JAY: –we’re all socialists now,–
LAPAVITSAS: That kind of thing.
JAY: –which lasted about two weeks.
LAPAVITSAS: Well, yeah, and then we went back to business as normal, which meant what? Everything that was done aimed at protecting and restoring the profitability of the financial sector. I actually got a graph in this book of mine, ’cause I calculated financial profit as a proportion of total profit in the United States. It’s the only country for which you can do it with good accuracy because of the figures. So what you see is an incredible increase in financial profit as proportion of total profit in the 1980s and the 1990s and in the 2000s. Actually, in 2003, financial profit as proportion of total profit is more than 40 percent. It’s unbelievable, right?
JAY: Does everybody get that stat?
LAPAVITSAS: Forty percent of total profits in the United States in the year 2003 came out of finance, came out of banks, basically, ’cause that’s the profit that you can add. Actually, there is financial profit which you cannot add to this because you cannot measure it. It doesn’t appear, for instance the profit that big financiers pay themselves as bonuses and so on, which appear as salaries and wages. But that aside, total financial profit in the U.S. economy as proportion of total profit in 2003 was 40 percent, about 40 percent. Extraordinary.
Then that collapses, begins to fall, and it collapses in the crisis, it goes right down, because bank after bank failed. What happens after 2009 and 2010? It bounces right back. It doesn’t reach the level of 40 percent, but bounces right back. Why? Because of the state. All the measures taken by the state aimed at doing precisely this, to restore and protect bank profitability, financial–. And they did, they did it, in the ways that I’ve outlined–zero interest rates and so on.
What’s the other thing they did? They took extraordinary care not to change the structure of financial regulation in the financial system–extraordinary care. All that discussion about regulating the banks, that’s hot air, basically. Effectively, nothing has changed. Nothing has changed. Why?
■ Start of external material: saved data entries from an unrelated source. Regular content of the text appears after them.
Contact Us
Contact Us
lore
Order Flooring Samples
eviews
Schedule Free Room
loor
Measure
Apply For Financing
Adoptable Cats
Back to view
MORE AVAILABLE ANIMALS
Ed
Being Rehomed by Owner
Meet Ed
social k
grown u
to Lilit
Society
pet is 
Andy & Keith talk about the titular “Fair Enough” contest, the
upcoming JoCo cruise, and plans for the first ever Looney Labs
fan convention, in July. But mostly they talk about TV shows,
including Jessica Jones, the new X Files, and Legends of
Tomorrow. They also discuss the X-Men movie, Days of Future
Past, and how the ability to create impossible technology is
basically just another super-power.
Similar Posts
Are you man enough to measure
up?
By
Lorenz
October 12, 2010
The social layers, the class layers that make profits out of this system have dictated the way in which the crisis was dealt with, and they have protected their interests first and foremost. That’s what they did. And they [shifted] their losses and the costs onto working people. It’s very, very clear, crystal clear–class nature, the class character and the class nature of modern societies–crystal-clear.
And you might ask, what’s going to happen, and is this sustainable? In the short term it might be sustainable. In the short term. In the longer-term, there is no society in which class interests can express itself so brazenly that can survive for long. There’s no such–these societies that do that are basically doomed.
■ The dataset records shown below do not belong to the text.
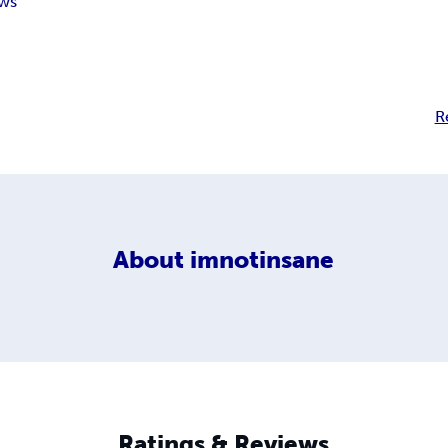
ws
R
About
imnotinsane
Ratings & Reviews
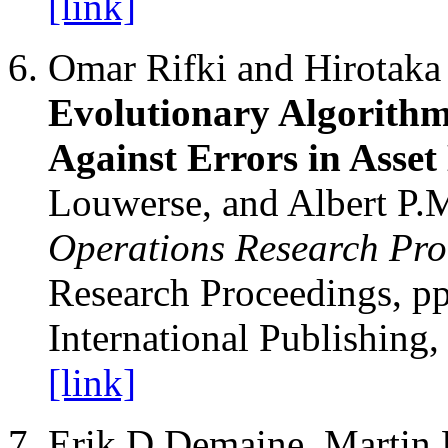
[link]
Omar Rifki and Hirotak
Evolutionary Algorithm
Against Errors in Asse
Louwerse, and Albert P.M
Operations Research Pro
Research Proceedings, pp
International Publishing,
[link]
Erik D Demaine, Martin 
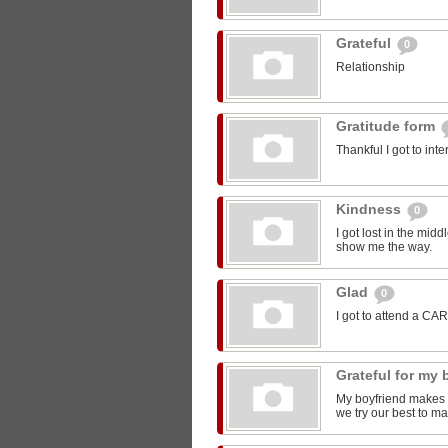
Grateful
0
Relationship
Gratitude form
Thankful I got to int
Kindness
0
I got lost in the mi
show me the way.
Glad
0
I got to attend a CA
Grateful for my
My boyfriend makes m
we try our best to ma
AUDIENCE MEMBER: Even with the protection of the state?
LAPAVITSAS: Even with the production of the states. You cannot keep real wages flat as they have been in this country for so long, you cannot create poverty on a mass scale, you cannot exploit people in 1,000 different ways, including finance, and you cannot shift all the benefits and the profits to the top small layer of the population associated with finance, and do it time and time and time again, even in the midst of a gigantic crisis, and hope to maintain that system for long. Yeah, you can do it for a period, you can, as they have.
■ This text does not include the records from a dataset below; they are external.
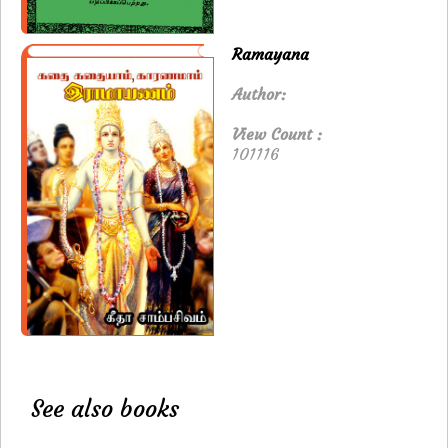
Ramayana
Author:
View Count :
101116
See also books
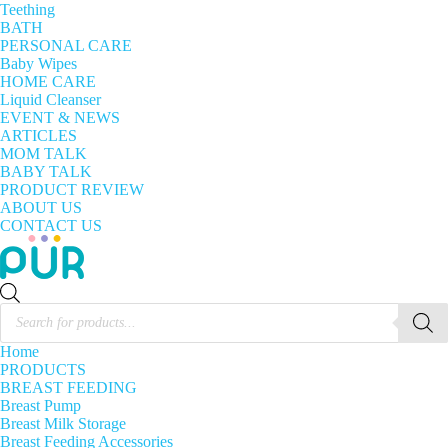
Teething
BATH
PERSONAL CARE
Baby Wipes
HOME CARE
Liquid Cleanser
EVENT & NEWS
ARTICLES
MOM TALK
BABY TALK
PRODUCT REVIEW
ABOUT US
CONTACT US
Products
search
Home
PRODUCTS
BREAST FEEDING
Breast Pump
Breast Milk Storage
Breast Feeding Accessories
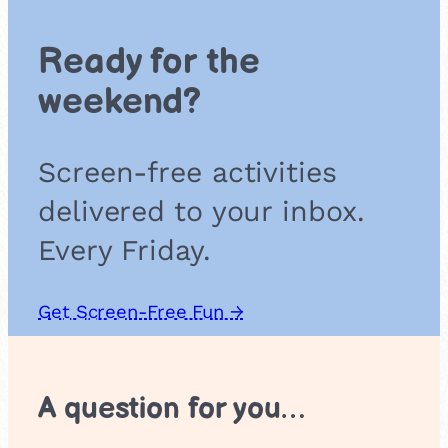
s
o
Ready for the
u
n
weekend?
d
g
a
Screen-free activities
m
e
delivered to your inbox.
Every Friday.
Get Screen-Free Fun →
A question for you…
JAY: But not maintaining the system doesn’t necessarily mean the alternative is going to be a positive one. I mean, you can have a Hitlerite response to the crisis, too.
LAPAVITSAS: I did not–I mean–.
JAY: I know you’re not saying that. In Greece, you could go either way in Greece.
LAPAVITSAS: Yeah, all I’m saying is that this financialized capitalism has become so shameless in extracting profits and maintaining exploitation and naked class privilege that, historically speaking, we know that it’s very difficult to maintain that without serious ructions, serious unrest. Which way that will go I don’t know. I cannot tell. But to me this looks very unstable.